Der geplante Kunstrasen für das Stadion Niedermatten hat den Wohler Einwohnerrat bewegt. Nach einer längeren Debatte hat er sich am Montagabend schliesslich dafür ausgesprochen. Das Thema gab vor alles aus einem Grund zu reden.

Es geht um viel Geld für eine Gemeinde wie Wohlen, die finanziell nicht auf Rosen gebettet ist: Gut 1,6 Millionen Franken kostet der Kunstrasen für das Fussballstadion. Die Einwohnerräte haben sich die Entscheidung deshalb nicht leicht gemacht.

Bei den Argumenten fanden Gegner und Befürworter keinen gemeinsamen Nenner. Ist der Kunstrasen teurer oder günstiger als Naturrasen? Welche Variante verursacht mehr Aufwand? Es gab keine eindeutigen Antworten auf diese Fragen.

Wollen wir den FC Wohlen unterstützen?

Der Rasen an und für sich bot Anlass zu grösseren Fragestellungen. Wollen wir den Challenge League-Verein FC Wohlen mit 1,6 Millionen Franken unterstützen?
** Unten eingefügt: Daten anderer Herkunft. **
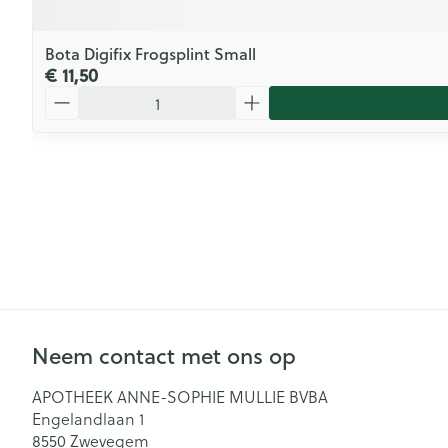
Bota Digifix Frogsplint Small
€ 11,50
Aantal
Neem contact met ons op
APOTHEEK ANNE-SOPHIE MULLIE BVBA
Engelandlaan 1
8550
Zwevegem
Schliesslich nutzt praktisch nur der FC das Stadion.

Für die Befürworter des Kunstrasens war die Antwort klar: «Ja». Schliesslich sei der FC Wohlen für die Gemeinde wichtig – etwa mit seiner Jugendförderung. Dem entgegneten die Kunstrasen-Gegner, dass man keinem anderen Verein eine so grosse Unterstützung gewähre.

Die Gegner verlangten auch, dass der FC Wohlen mehr an den Kunstrasen bezahlt. Nämlich 100‘000 Franken statt nur 41‘000 Franken. Der entsprechende Antrag wurde jedoch von einer Mehrheit des Rates abgelehnt. Man könne den FC Wohlen nicht noch stärker finanziell belasten.

Der Kunstrasen habe einen grossen Vorteil gegenüber dem Naturrasen. Er erlaube es öfter und das ganze Jahr hindurch zu trainieren, so die Argumente der Kunstrasen-Befürworter. Sie setzten sich am Schluss durch. Der Kredit von 1,6 Millionen Franken wurde angenommen. Mit einer relativ deutlichen Mehrheit von 22 zu 13 Stimmen.